Pre-chemotherapy: Baseline assessment before chemotherapy began.
-
2.
Mid-therapy: Assessment halfway through chemotherapy.
-
3.
Post-treatment: Assessment upon completing chemotherapy.
Statistical analysis
Descriptive statistics were used to assess CIPN prevalence. Cohen’s d was calculated to measure effect size, with a p-value of < 0.05 considered statistically significant. Z-values were reported to evaluate the strength of associations between variables, and the analysis was performed using R programming software. The normality of data was not assessed.
RESULTS
Patient characteristics
A total of 218 patients participated in this cross-sectional study, 84 were eliminated because they were having radiotherapy and chemotherapy together, and 45 were eliminated because they were undergoing palliative chemotherapy. A total of 89 data points were collected and considered when determining the inclusion criteria; of these. At the time of the baseline, there were no noticeable symptoms. The mean age of the patients was 52.6 years (SD = 12.4), with an age range from 35 to 72 years. The patients were primarily undergoing treatment for breast, oral cavity, and esophageal cancers. Notably, the largest proportion of patients were being treated for oral cavity cancer (35%), followed by breast cancer (29%) and esophageal cancer (5%).

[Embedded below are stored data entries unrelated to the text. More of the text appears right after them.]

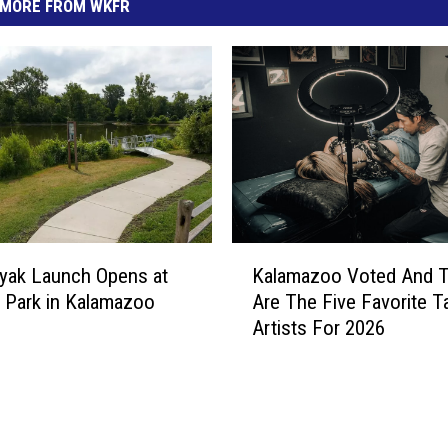
MORE FROM WKFR
K
yak Launch Opens at
Kalamazoo Voted And 
a
 Park in Kalamazoo
Are The Five Favorite T
l
Artists For 2026
a
m
a
z
o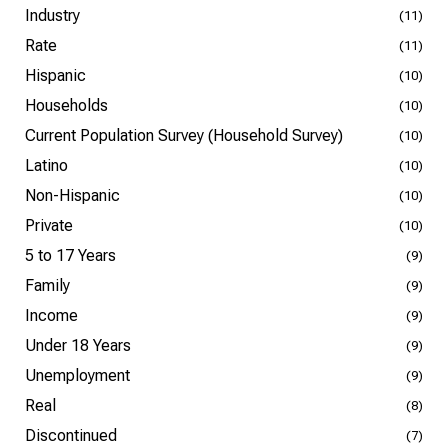
Industry
(11)
Rate
(11)
Hispanic
(10)
Households
(10)
Current Population Survey (Household Survey)
(10)
Latino
(10)
Non-Hispanic
(10)
Private
(10)
5 to 17 Years
(9)
Family
(9)
Income
(9)
Under 18 Years
(9)
Unemployment
(9)
Real
(8)
Discontinued
(7)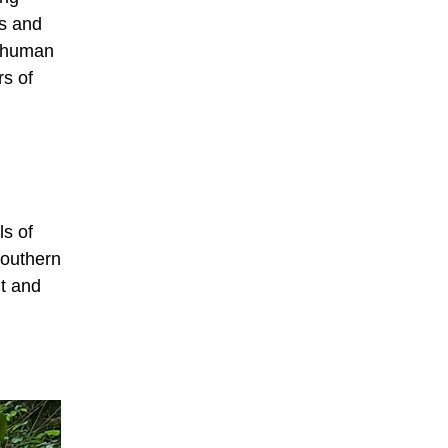
ns and
o human
rs of
ls of
southern
nt and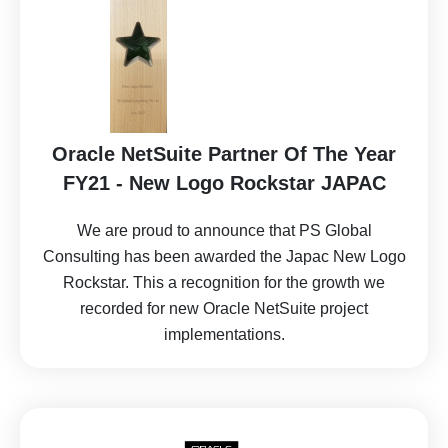
Oracle NetSuite Partner Of The Year
FY21 - New Logo Rockstar JAPAC
We are proud to announce that PS Global
Consulting has been awarded the Japac New Logo
Rockstar. This a recognition for the growth we
recorded for new Oracle NetSuite project
implementations.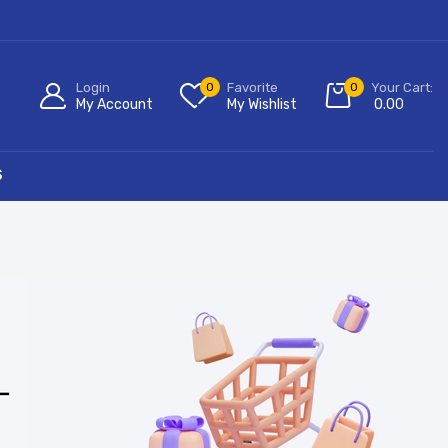
Login
0
Favorite
0
Your Cart:
My Account
My Wishlist
0.00
S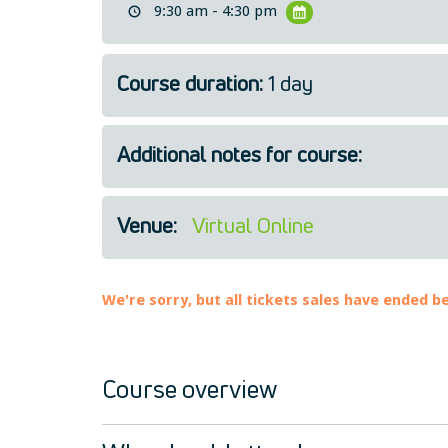
9:30 am - 4:30 pm
Course duration:
1 day
Additional notes for course:
Venue:
Virtual Online
We're sorry, but all tickets sales have ended b
Course overview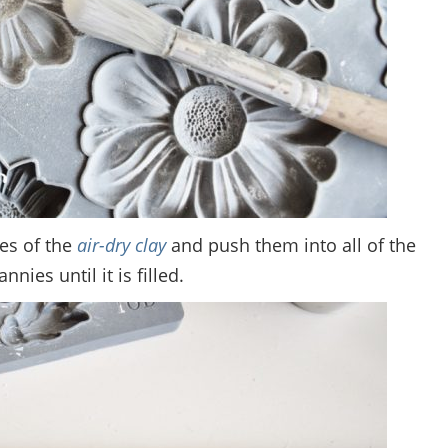
ces of the
air-dry clay
and push them into all of the
nies until it is filled.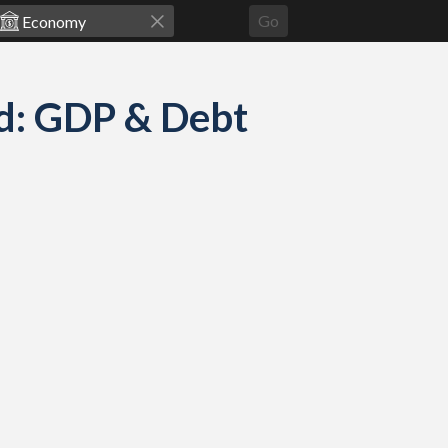
Go
d: GDP & Debt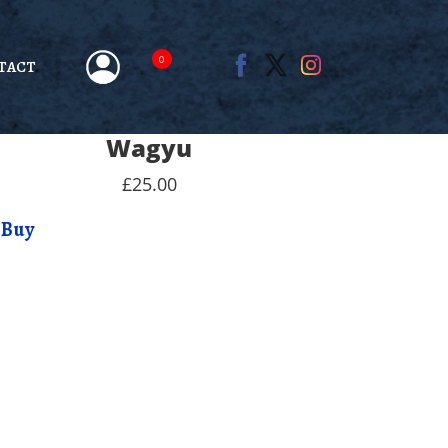
0
TACT
Wagyu
£25.00
Buy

This study included patients receiving a variety of chemotherapy regimens, including paclitaxel, carboplatin, and cisplatin. These drugs were chosen based on the cancer type, disease stage, and patient condition. This diversity in patient demographics and chemotherapy regimens allowed for a comprehensive analysis of CIPN across various cancer treatments.
Prevalence of CIPN by gender
CIPN was observed in 19.1% of the total patient population. The analysis showed a significant difference in CIPN prevalence between genders. CIPN was more common in females (25%) than males (13.33%).

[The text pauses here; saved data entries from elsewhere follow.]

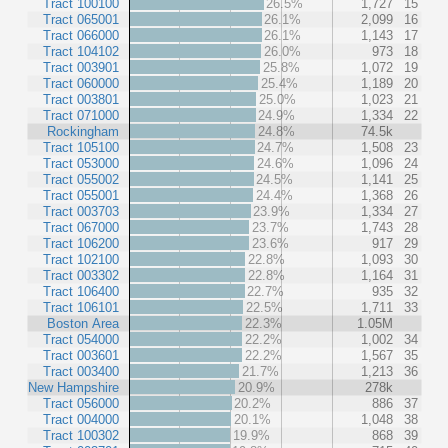
Tract 100100
26.5%
1,727
15
Tract 065001
26.1%
2,099
16
Tract 066000
26.1%
1,143
17
Tract 104102
26.0%
973
18
Tract 003901
25.8%
1,072
19
Tract 060000
25.4%
1,189
20
Tract 003801
25.0%
1,023
21
Tract 071000
24.9%
1,334
22
Rockingham
24.8%
74.5k
Tract 105100
24.7%
1,508
23
Tract 053000
24.6%
1,096
24
Tract 055002
24.5%
1,141
25
Tract 055001
24.4%
1,368
26
Tract 003703
23.9%
1,334
27
Tract 067000
23.7%
1,743
28
Tract 106200
23.6%
917
29
Tract 102100
22.8%
1,093
30
Tract 003302
22.8%
1,164
31
Tract 106400
22.7%
935
32
Tract 106101
22.5%
1,711
33
Boston Area
22.3%
1.05M
Tract 054000
22.2%
1,002
34
Tract 003601
22.2%
1,567
35
Tract 003400
21.7%
1,213
36
New Hampshire
20.9%
278k
Tract 056000
20.2%
886
37
Tract 004000
20.1%
1,048
38
Tract 100302
19.9%
868
39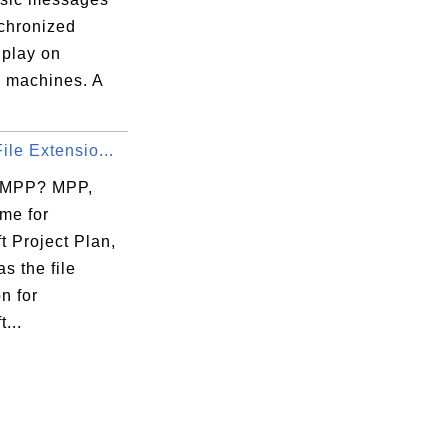
chronized
o play on
 machines. A
ile Extensio...
 MPP? MPP,
me for
t Project Plan,
as the file
n for
...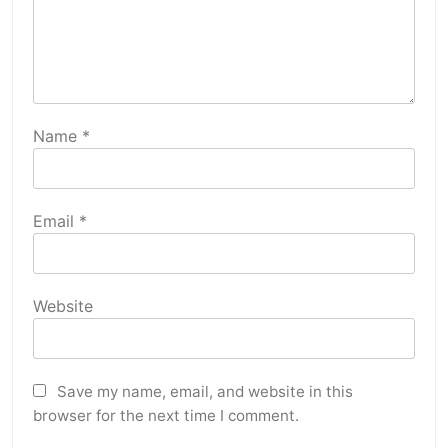
Name
*
Email
*
Website
Save my name, email, and website in this
browser for the next time I comment.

Significance of gender differences:
This finding is likely related to the high frequency of paclitaxel use in breast cancer treatment; a drug strongly associated with CIPN.
Implication for Female Patients:
The higher CIPN prevalence in females, particularly in those receiving paclitaxel-based regimens for breast cancer, underscores the need for heightened monitoring and early intervention in this group. This also points to potential hormonal or physiological differences that may increase susceptibility to chemotherapy-induced neurotoxicity.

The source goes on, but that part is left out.